▶ [YOUR TASK]
Where does the string "background" appear in the records? Copy each line that holds it.

%%

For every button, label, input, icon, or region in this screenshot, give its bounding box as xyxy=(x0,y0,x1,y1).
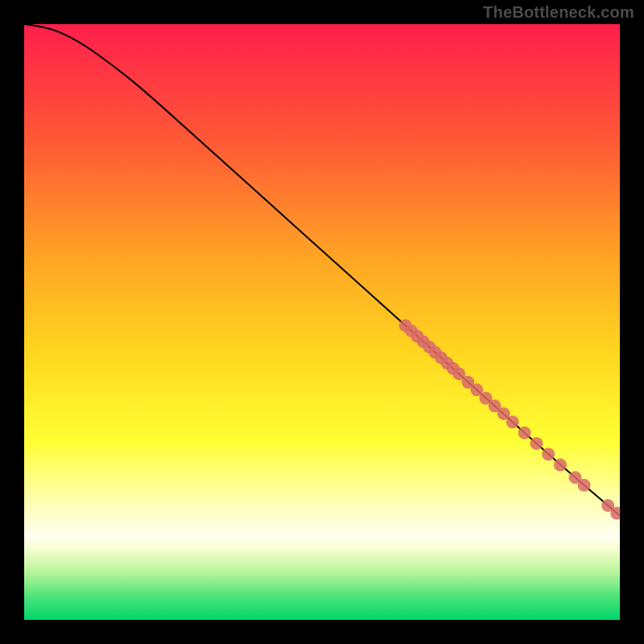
chart-marker xyxy=(542,448,555,460)
watermark-label: TheBottleneck.com xyxy=(483,3,634,22)
chart-marker xyxy=(578,479,591,492)
chart-marker xyxy=(530,437,543,450)
chart-marker xyxy=(610,507,623,520)
gradient-plot-background xyxy=(24,24,620,620)
chart-marker xyxy=(554,459,567,472)
chart-stage: TheBottleneck.com xyxy=(0,0,644,644)
chart-svg xyxy=(0,0,644,644)
chart-marker xyxy=(506,415,519,428)
chart-marker xyxy=(518,427,531,440)
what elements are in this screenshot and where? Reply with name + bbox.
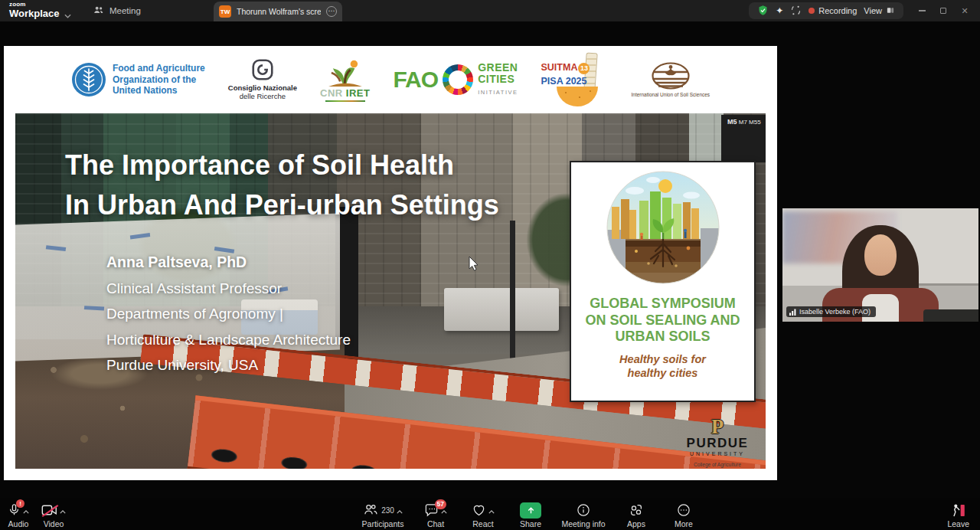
cnr-monogram-icon: [252, 59, 273, 80]
author-line: Departments of Agronomy |: [106, 301, 351, 327]
iuss-text: International Union of Soil Sciences: [632, 92, 710, 97]
fao-text-line: United Nations: [113, 85, 178, 96]
video-laptop: [923, 309, 978, 322]
fao-green-cities-logo: FAO GREEN CITIES INITIATIVE: [393, 62, 518, 98]
fao-text-line: Organization of the: [113, 74, 196, 85]
poster-subtitle: Healthy soils for healthy cities: [571, 352, 754, 380]
share-button[interactable]: Share: [507, 499, 554, 529]
author-line: Horticulture & Landscape Architecture: [106, 327, 351, 353]
iret-tree-icon: [328, 58, 363, 87]
participants-icon: [363, 503, 378, 518]
maximize-button[interactable]: [933, 1, 954, 21]
author-line: Purdue University, USA: [106, 352, 351, 378]
meeting-people-icon: [93, 5, 104, 16]
video-button[interactable]: Video: [41, 499, 66, 529]
tab-shared-screen[interactable]: TW Thorunn Wolfram's screen ⋯: [214, 2, 342, 21]
green-cities-text-line: GREEN: [478, 61, 518, 74]
iuss-emblem-icon: [652, 62, 690, 90]
suitma-name-text: SUITMA: [541, 62, 578, 73]
chat-button[interactable]: 57 Chat: [412, 499, 459, 529]
sdg-wheel-icon: [443, 64, 473, 95]
purdue-logo: P PURDUE UNIVERSITY College of Agricultu…: [675, 417, 760, 467]
apps-button[interactable]: Apps: [612, 499, 660, 529]
participants-chevron-icon[interactable]: [397, 506, 403, 515]
cnr-text-line: Consiglio Nazionale: [228, 83, 297, 92]
green-cities-initiative-text: INITIATIVE: [478, 89, 518, 96]
participants-label: Participants: [362, 519, 404, 529]
share-label: Share: [520, 519, 541, 529]
cnr-text-line: delle Ricerche: [240, 92, 286, 100]
author-name: Anna Paltseva, PhD: [106, 250, 351, 276]
meeting-info-button[interactable]: Meeting info: [554, 499, 612, 529]
cnr-iret-logo: CNR IRET: [320, 58, 370, 102]
leave-label: Leave: [947, 519, 969, 529]
participant-name-tag: Isabelle Verbeke (FAO): [786, 306, 876, 317]
close-button[interactable]: ✕: [954, 1, 975, 21]
recording-label: Recording: [818, 6, 857, 15]
purdue-p-icon: P: [675, 417, 760, 437]
window-controls: ✕: [911, 1, 975, 21]
zoom-wordmark: zoom: [9, 2, 60, 8]
video-participant-face: [864, 234, 897, 276]
view-button[interactable]: View: [864, 6, 895, 16]
iret-color-bar: [325, 100, 365, 102]
iuss-logo: International Union of Soil Sciences: [632, 62, 710, 97]
more-button[interactable]: More: [660, 499, 707, 529]
recording-dot-icon: [808, 8, 815, 14]
view-label: View: [864, 6, 882, 15]
green-cities-fao-text: FAO: [393, 67, 438, 93]
screen-share-avatar: TW: [219, 5, 231, 18]
react-label: React: [472, 519, 493, 529]
suitma-soil-icon: [557, 87, 598, 106]
slide-author-block: Anna Paltseva, PhD Clinical Assistant Pr…: [106, 250, 351, 378]
heart-icon: [472, 503, 486, 518]
meeting-tab-label: Meeting: [109, 6, 141, 15]
ai-companion-icon[interactable]: ✦: [776, 6, 783, 15]
cnr-logo: Consiglio Nazionale delle Ricerche: [228, 59, 297, 100]
tab-options-icon[interactable]: ⋯: [326, 6, 337, 17]
suitma-pisa-logo: SUITMA13 PISA 2025: [541, 53, 609, 106]
workplace-menu-chevron-icon[interactable]: [64, 8, 71, 21]
fao-logo: Food and Agriculture Organization of the…: [71, 62, 205, 97]
video-options-chevron-icon[interactable]: [60, 506, 66, 515]
mouse-cursor: [469, 256, 479, 274]
iret-cnr-text: CNR: [320, 87, 343, 99]
info-icon: [577, 503, 590, 519]
chat-icon: 57: [424, 503, 439, 519]
shared-screen-slide: Food and Agriculture Organization of the…: [4, 46, 777, 480]
more-ellipsis-icon: [677, 503, 691, 519]
workplace-wordmark: Workplace: [9, 8, 60, 18]
shared-screen-tab-label: Thorunn Wolfram's screen: [237, 7, 321, 16]
react-button[interactable]: React: [459, 499, 507, 529]
camera-off-icon: [41, 504, 57, 518]
green-cities-text-line: CITIES: [478, 73, 514, 85]
microphone-icon: !: [8, 502, 21, 519]
share-screen-icon: [520, 502, 541, 519]
apps-icon: [629, 503, 643, 519]
leave-button[interactable]: Leave: [947, 499, 969, 529]
leave-door-icon: [951, 503, 965, 519]
slide-title: The Importance of Soil Health In Urban A…: [65, 146, 499, 225]
symposium-circle-illustration: [606, 170, 720, 285]
participant-video-tile[interactable]: Isabelle Verbeke (FAO): [782, 208, 978, 322]
meeting-stage: Food and Agriculture Organization of the…: [0, 21, 980, 498]
switch-view-icon[interactable]: [790, 5, 802, 18]
audio-button[interactable]: ! Audio: [8, 499, 29, 529]
window-titlebar: zoom Workplace Meeting TW Thorunn Wolfra…: [0, 0, 980, 21]
zoom-workplace-logo: zoom Workplace: [9, 2, 60, 18]
audio-label: Audio: [8, 519, 29, 529]
minimize-button[interactable]: [911, 1, 933, 21]
chat-unread-badge: 57: [435, 499, 446, 509]
react-chevron-icon[interactable]: [488, 506, 495, 515]
iret-iret-text: IRET: [346, 87, 371, 99]
meeting-info-label: Meeting info: [561, 519, 605, 529]
audio-alert-badge: !: [16, 499, 24, 508]
poster-title: GLOBAL SYMPOSIUM ON SOIL SEALING AND URB…: [571, 296, 754, 345]
slide-background-photo: M5 M7 M55 The Importance of Soil Health: [15, 113, 766, 469]
security-shield-icon[interactable]: [757, 5, 769, 18]
recording-indicator[interactable]: Recording: [808, 6, 857, 15]
participant-name-label: Isabelle Verbeke (FAO): [799, 308, 871, 316]
tab-meeting[interactable]: Meeting: [87, 0, 147, 21]
audio-options-chevron-icon[interactable]: [23, 506, 29, 515]
participants-button[interactable]: 230 Participants: [354, 499, 412, 529]
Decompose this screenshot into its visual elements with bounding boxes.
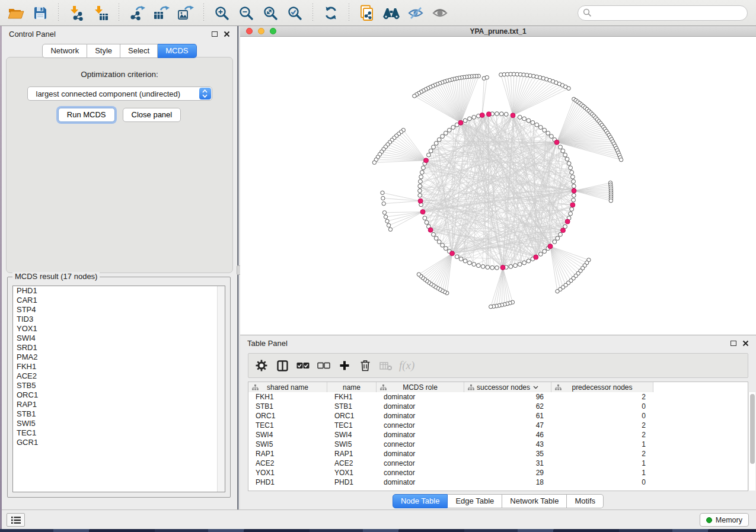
table-row[interactable]: SWI4SWI4dominator462	[248, 430, 748, 440]
tab-node-table[interactable]: Node Table	[393, 494, 448, 508]
close-panel-icon[interactable]	[224, 31, 230, 37]
cell-predecessor_nodes: 1	[551, 459, 653, 467]
mcds-result-item[interactable]: ORC1	[13, 390, 225, 400]
mcds-result-item[interactable]: SWI5	[13, 419, 225, 428]
tab-style[interactable]: Style	[87, 44, 120, 58]
mcds-list-scrollbar[interactable]	[217, 286, 225, 492]
network-graph[interactable]	[240, 37, 756, 335]
mcds-result-item[interactable]: CAR1	[13, 296, 225, 305]
mcds-result-item[interactable]: PHD1	[13, 286, 225, 296]
export-network-button[interactable]	[127, 3, 147, 23]
table-row[interactable]: YOX1YOX1connector291	[248, 468, 748, 477]
mcds-result-item[interactable]: YOX1	[13, 324, 225, 334]
add-row-button[interactable]	[337, 358, 352, 373]
show-columns-button[interactable]	[275, 358, 290, 373]
table-settings-button[interactable]	[254, 358, 269, 373]
table-row[interactable]: ACE2ACE2connector311	[248, 459, 748, 468]
export-table-button[interactable]	[151, 3, 171, 23]
network-canvas[interactable]	[240, 37, 756, 335]
cell-successor_nodes: 29	[464, 469, 551, 477]
close-panel-button[interactable]: Close panel	[123, 108, 181, 122]
import-network-button[interactable]	[66, 3, 87, 23]
column-header-name[interactable]: name	[327, 382, 377, 392]
cell-name: SWI4	[327, 431, 377, 439]
import-table-button[interactable]	[91, 3, 111, 23]
mcds-result-item[interactable]: ACE2	[13, 371, 225, 381]
mcds-result-item[interactable]: STP4	[13, 305, 225, 315]
tab-select[interactable]: Select	[120, 44, 158, 58]
optimization-criterion-select[interactable]: largest connected component (undirected)	[27, 86, 212, 101]
table-row[interactable]: RAP1RAP1dominator352	[248, 449, 748, 459]
cell-mcds_role: connector	[377, 459, 464, 467]
table-row[interactable]: STB1STB1dominator620	[248, 402, 748, 411]
delete-row-button[interactable]	[358, 358, 373, 373]
cell-predecessor_nodes: 2	[551, 431, 653, 439]
column-header-shared-name[interactable]: shared name	[248, 382, 327, 392]
toolbar-separator	[203, 4, 204, 23]
memory-button[interactable]: Memory	[700, 513, 749, 527]
tab-motifs[interactable]: Motifs	[567, 494, 604, 508]
cytoscape-window: Control Panel NetworkStyleSelectMCDS Opt…	[0, 0, 756, 532]
share-network-button[interactable]	[357, 3, 377, 23]
cell-name: FKH1	[327, 393, 377, 401]
zoom-in-button[interactable]	[212, 3, 232, 23]
mcds-result-item[interactable]: SRD1	[13, 343, 225, 352]
export-image-button[interactable]	[176, 3, 196, 23]
zoom-in-icon	[214, 5, 229, 21]
tab-edge-table[interactable]: Edge Table	[448, 494, 502, 508]
show-all-button[interactable]	[430, 3, 450, 23]
mcds-result-list[interactable]: PHD1CAR1STP4TID3YOX1SWI4SRD1PMA2FKH1ACE2…	[12, 286, 225, 492]
share-document-icon	[359, 5, 375, 21]
column-header-MCDS-role[interactable]: MCDS role	[377, 382, 464, 392]
refresh-button[interactable]	[321, 3, 341, 23]
tab-network[interactable]: Network	[42, 44, 87, 58]
zoom-fit-button[interactable]	[260, 3, 280, 23]
table-row[interactable]: ORC1ORC1dominator610	[248, 411, 748, 421]
save-session-button[interactable]	[30, 3, 50, 23]
zoom-selected-button[interactable]	[285, 3, 305, 23]
mcds-result-item[interactable]: GCR1	[13, 438, 225, 447]
columns-icon	[277, 360, 288, 371]
mcds-result-item[interactable]: TEC1	[13, 428, 225, 438]
mcds-result-item[interactable]: STB1	[13, 409, 225, 419]
table-scrollbar[interactable]	[748, 392, 755, 491]
export-image-icon	[177, 5, 194, 21]
table-row[interactable]: TEC1TEC1connector472	[248, 421, 748, 430]
float-panel-icon[interactable]	[212, 31, 218, 37]
mcds-result-item[interactable]: FKH1	[13, 362, 225, 371]
zoom-out-button[interactable]	[236, 3, 256, 23]
table-row[interactable]: FKH1FKH1dominator962	[248, 392, 748, 402]
task-history-button[interactable]	[7, 513, 25, 527]
mcds-result-item[interactable]: RAP1	[13, 400, 225, 409]
select-all-button[interactable]	[295, 358, 311, 373]
shared-column-icon	[252, 384, 259, 390]
zoom-out-icon	[238, 5, 254, 21]
search-network-button[interactable]	[381, 3, 401, 23]
cell-mcds_role: dominator	[377, 402, 464, 411]
table-row[interactable]: PHD1PHD1dominator180	[248, 477, 748, 487]
search-input[interactable]	[578, 5, 748, 21]
hide-selected-button[interactable]	[406, 3, 426, 23]
cell-mcds_role: dominator	[377, 393, 464, 401]
cell-shared_name: YOX1	[248, 469, 327, 477]
column-header-predecessor-nodes[interactable]: predecessor nodes	[551, 382, 653, 392]
cell-shared_name: ORC1	[248, 412, 327, 420]
mcds-result-item[interactable]: SWI4	[13, 334, 225, 343]
mcds-result-item[interactable]: TID3	[13, 315, 225, 324]
run-mcds-button[interactable]: Run MCDS	[58, 108, 115, 122]
deselect-all-button[interactable]	[316, 358, 331, 373]
cell-shared_name: PHD1	[248, 478, 327, 486]
float-panel-icon[interactable]	[731, 341, 736, 346]
search-icon	[583, 8, 592, 17]
close-panel-icon[interactable]	[742, 340, 749, 347]
cell-successor_nodes: 43	[464, 440, 551, 448]
column-header-successor-nodes[interactable]: successor nodes	[464, 382, 551, 392]
node-table[interactable]: shared namenameMCDS rolesuccessor nodesp…	[248, 382, 748, 491]
tab-mcds[interactable]: MCDS	[158, 44, 196, 58]
open-session-button[interactable]	[6, 3, 26, 23]
table-scrollbar-thumb[interactable]	[750, 394, 755, 464]
tab-network-table[interactable]: Network Table	[502, 494, 567, 508]
mcds-result-item[interactable]: STB5	[13, 381, 225, 390]
table-row[interactable]: SWI5SWI5connector431	[248, 440, 748, 449]
mcds-result-item[interactable]: PMA2	[13, 352, 225, 362]
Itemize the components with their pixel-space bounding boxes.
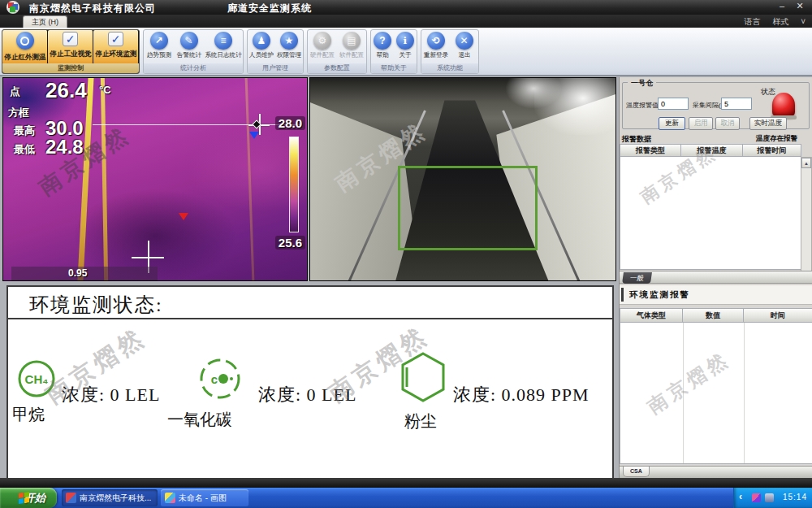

%%

▶ [WORKED SOLUTION]
gradient-plot-background xyxy=(24,24,620,620)
slide-background-photo: M5 M7 M55 The Importance of Soil Health: [15, 113, 766, 469]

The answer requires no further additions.